ENTRIES SUPPLIED.

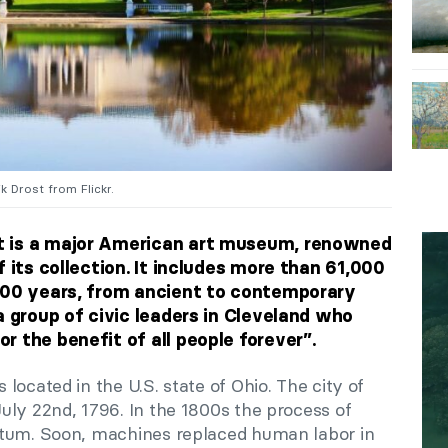
 Drost from Flickr.
t is a major American art museum, renowned
f its collection. It includes more than 61,000
000 years, from ancient to contemporary
a group of civic leaders in Cleveland who
 the benefit of all people forever”.
located in the U.S. state of Ohio. The city of
uly 22nd, 1796. In the 1800s the process of
ntum. Soon, machines replaced human labor in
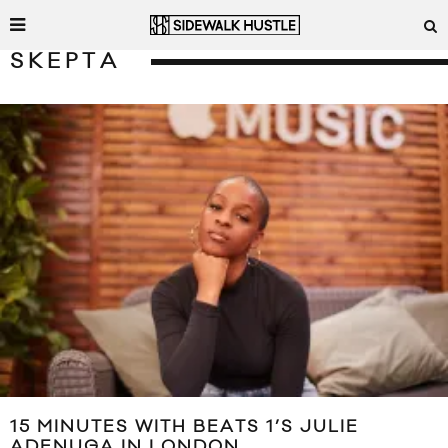
SKEPTA
15 MINUTES WITH BEATS 1’S JULIE
ADENUGA IN LONDON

THE PROBLEM.
Output the full material above exactly, leaving every picture out.

COMPLETED EXERCISE.
 Drost from Flickr.
t is a major American art museum, renowned
f its collection. It includes more than 61,000
000 years, from ancient to contemporary
a group of civic leaders in Cleveland who
 the benefit of all people forever”.
located in the U.S. state of Ohio. The city of
uly 22nd, 1796. In the 1800s the process of
ntum. Soon, machines replaced human labor in
SKEPTA
15 MINUTES WITH BEATS 1’S JULIE
ADENUGA IN LONDON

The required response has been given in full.